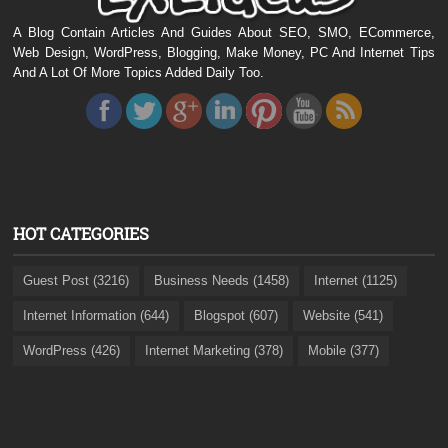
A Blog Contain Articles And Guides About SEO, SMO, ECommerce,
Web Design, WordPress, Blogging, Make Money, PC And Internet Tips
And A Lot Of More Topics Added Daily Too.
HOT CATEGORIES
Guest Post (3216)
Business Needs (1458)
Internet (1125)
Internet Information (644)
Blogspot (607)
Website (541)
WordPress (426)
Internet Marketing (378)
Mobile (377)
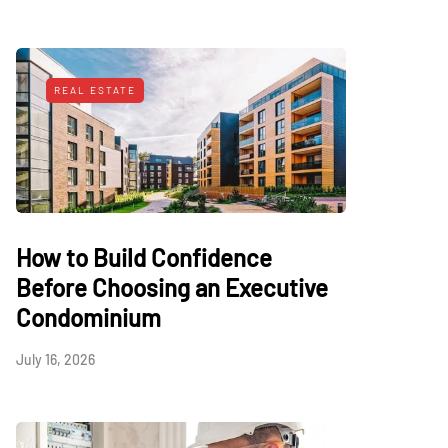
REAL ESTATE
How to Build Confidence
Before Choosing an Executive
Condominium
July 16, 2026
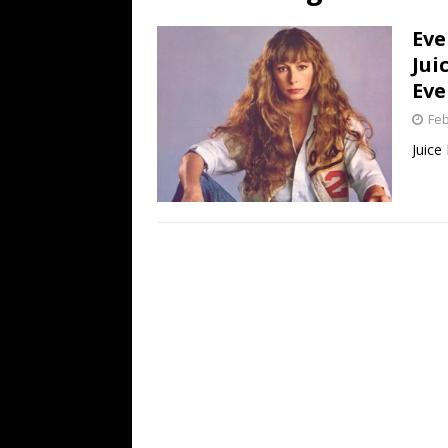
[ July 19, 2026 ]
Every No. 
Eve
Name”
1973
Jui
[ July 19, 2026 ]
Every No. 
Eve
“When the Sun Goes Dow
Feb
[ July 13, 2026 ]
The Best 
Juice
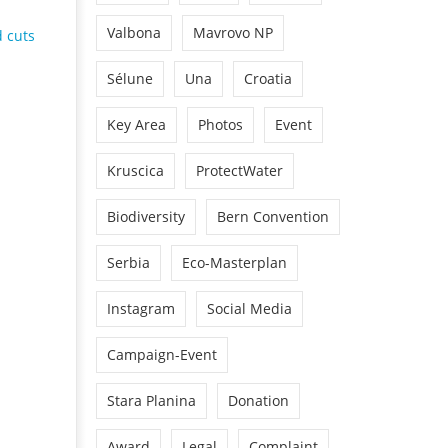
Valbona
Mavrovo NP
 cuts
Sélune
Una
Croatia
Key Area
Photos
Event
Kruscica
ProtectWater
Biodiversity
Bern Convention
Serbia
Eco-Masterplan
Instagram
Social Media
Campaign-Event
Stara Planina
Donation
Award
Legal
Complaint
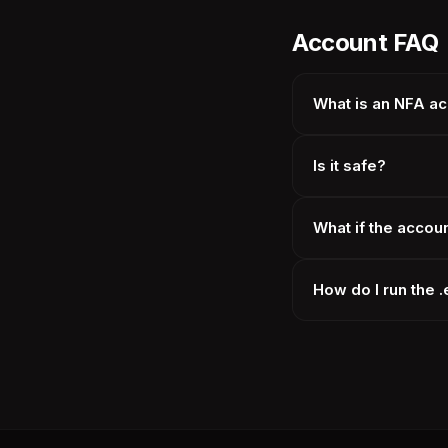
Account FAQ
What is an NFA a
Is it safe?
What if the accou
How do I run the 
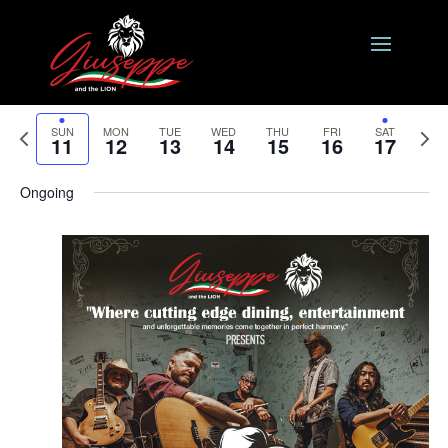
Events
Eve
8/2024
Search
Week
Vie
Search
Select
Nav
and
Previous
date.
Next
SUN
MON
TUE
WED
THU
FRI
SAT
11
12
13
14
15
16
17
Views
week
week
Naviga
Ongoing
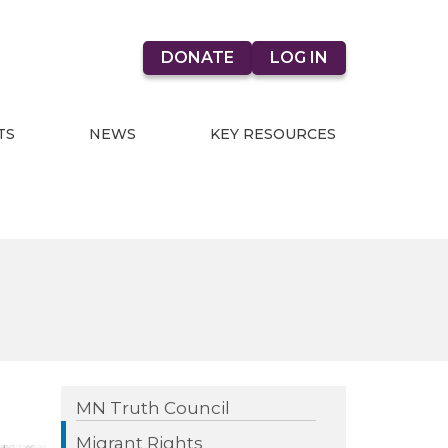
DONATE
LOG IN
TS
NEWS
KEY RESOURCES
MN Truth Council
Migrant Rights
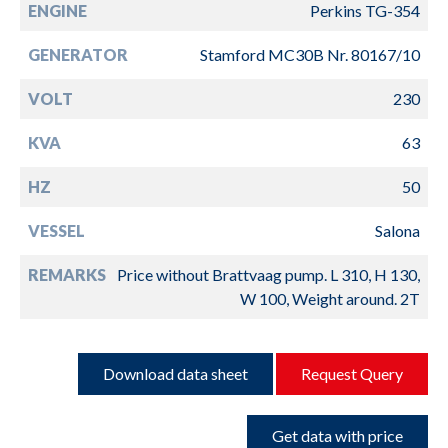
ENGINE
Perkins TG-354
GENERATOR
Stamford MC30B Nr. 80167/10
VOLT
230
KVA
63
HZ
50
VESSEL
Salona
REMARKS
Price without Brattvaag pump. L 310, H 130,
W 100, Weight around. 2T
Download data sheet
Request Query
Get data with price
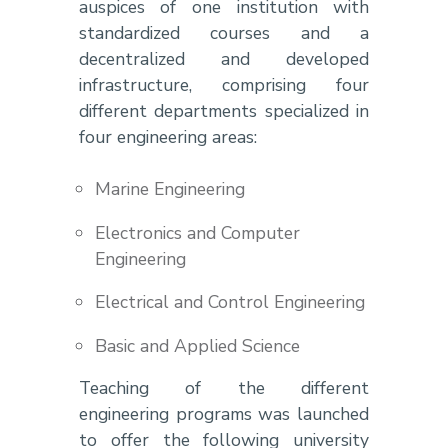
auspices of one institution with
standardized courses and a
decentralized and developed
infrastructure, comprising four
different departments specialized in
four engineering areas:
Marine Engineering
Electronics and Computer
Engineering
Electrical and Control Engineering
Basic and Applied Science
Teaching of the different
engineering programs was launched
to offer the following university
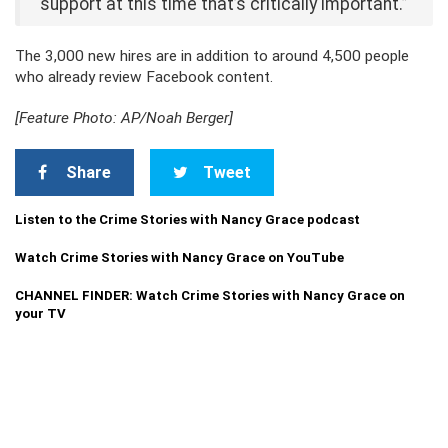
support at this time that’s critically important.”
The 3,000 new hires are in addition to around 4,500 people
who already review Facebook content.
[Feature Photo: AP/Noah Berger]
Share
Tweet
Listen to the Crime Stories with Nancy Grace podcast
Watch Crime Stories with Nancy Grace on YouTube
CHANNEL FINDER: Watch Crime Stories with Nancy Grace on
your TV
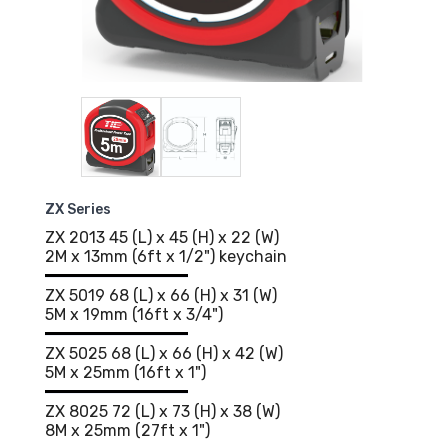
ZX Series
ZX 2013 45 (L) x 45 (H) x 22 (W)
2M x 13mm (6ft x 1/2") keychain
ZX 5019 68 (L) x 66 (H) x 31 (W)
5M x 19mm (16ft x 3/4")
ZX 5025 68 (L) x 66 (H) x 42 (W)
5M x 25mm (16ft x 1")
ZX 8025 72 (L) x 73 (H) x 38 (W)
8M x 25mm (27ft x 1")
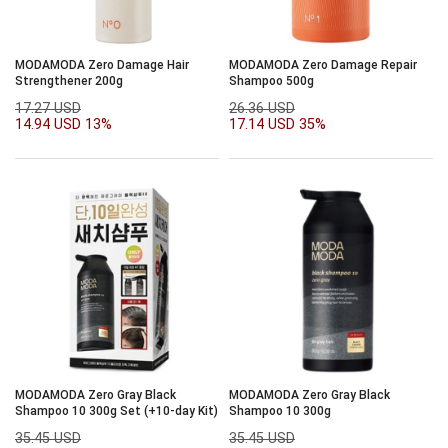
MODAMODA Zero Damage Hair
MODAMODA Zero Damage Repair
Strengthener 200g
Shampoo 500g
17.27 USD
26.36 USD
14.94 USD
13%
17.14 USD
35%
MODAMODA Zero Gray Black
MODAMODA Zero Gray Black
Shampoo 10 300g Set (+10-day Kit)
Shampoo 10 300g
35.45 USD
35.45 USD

§ §

▸ **Directions**
Look through the listing and extract every line with "MODAMODA" in it.

▸ **Output for this task**
MODAMODA Zero Damage Hair
MODAMODA Zero Damage Repair
MODAMODA Zero Gray Black
MODAMODA Zero Gray Black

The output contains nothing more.